→ Task prompt: Where the word "moment" occurs in a line of the listing below, copy that line.

→ Data to process:
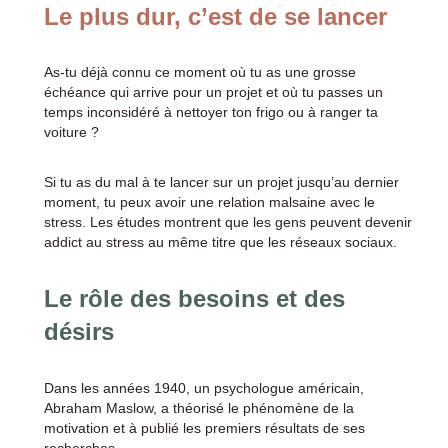
Le plus dur, c’est de se lancer
As-tu déjà connu ce moment où tu as une grosse
échéance qui arrive pour un projet et où tu passes un
temps inconsidéré à nettoyer ton frigo ou à ranger ta
voiture ?
Si tu as du mal à te lancer sur un projet jusqu’au dernier
moment, tu peux avoir une relation malsaine avec le
stress. Les études montrent que les gens peuvent devenir
addict au stress au même titre que les réseaux sociaux.
Le rôle des besoins et des
désirs
Dans les années 1940, un psychologue américain,
Abraham Maslow, a théorisé le phénomène de la
motivation et à publié les premiers résultats de ses
recherches.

→ Your response:
As-tu déjà connu ce moment où tu as une grosse
moment, tu peux avoir une relation malsaine avec le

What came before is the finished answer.